Maybe it is just because I live in Melbourne’s north with its large Muslim population that I think I can see evidence of a shift in opinion about Israel. It is not just the posters with the Palestinian flag on the street, or the collection boxes for the children of Gaza in cafes; it is in the political graffiti when writers make the distinction that anti-Zionism is not anti-Semitism. It is also in Melbourne’s art galleries and theatres. There have been protests and misdirected controversy over a recent performance of Caryl Churchill’s play “Seven Jewish Children” and in 2004 when Azlan McLennan’s installation “56” was exhibited briefly at “24 Seven” in Melbourne before being censored by Melbourne City Council. These protests have only demonstrated a hysterical and manipulative aspect of Zionism. I haven’t heard of any protests about Sary Zananiri’s exhibition, even though the Australian Government and the Australia Council sponsored the art; maybe “On the road to Jerusalem” too small to attract controversy but each of those bullet holes packs a punch.

The back gallery of Seventh Gallery has had a window added, that increases the light in the small room.

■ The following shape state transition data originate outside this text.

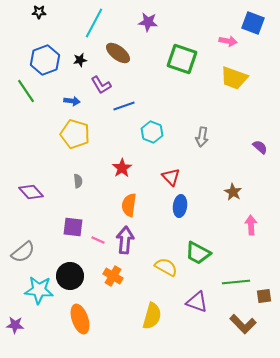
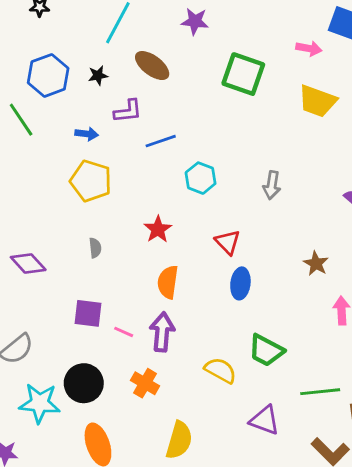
purple L-shape: (101, 85) -> (128, 111), turned -65
yellow semicircle: (152, 316) -> (179, 440), moved

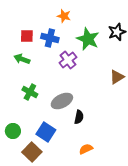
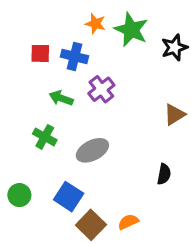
green star: (88, 39) -> (131, 30), moved
green arrow: (22, 59) -> (61, 98), moved
black semicircle: (79, 117) -> (164, 174), moved
brown square: (32, 152) -> (91, 225), moved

The window might be part of the installation of Sapna Chandu, “Mural #001” from the “The Living Room Series 2008”. Sapna Chandu, like the German artist, Gregor Schneider, makes rooms as works of art. “Mural #001” is comfortable and modern living-room with a retro-70s style in black, umber and chrome but the photograph that fills one wall (another 70s style feature) is of a wall in a burnt out house. The wall is made even more poignant by the 2 abandon paintings by a child still taped to the wall. The contrast of comfort, relaxing on comfortable lounge furniture, with faux melancholy view of the derelict wall is a contradiction art continually encounters from baroque paintings of beggars to contemporary issue-focused art.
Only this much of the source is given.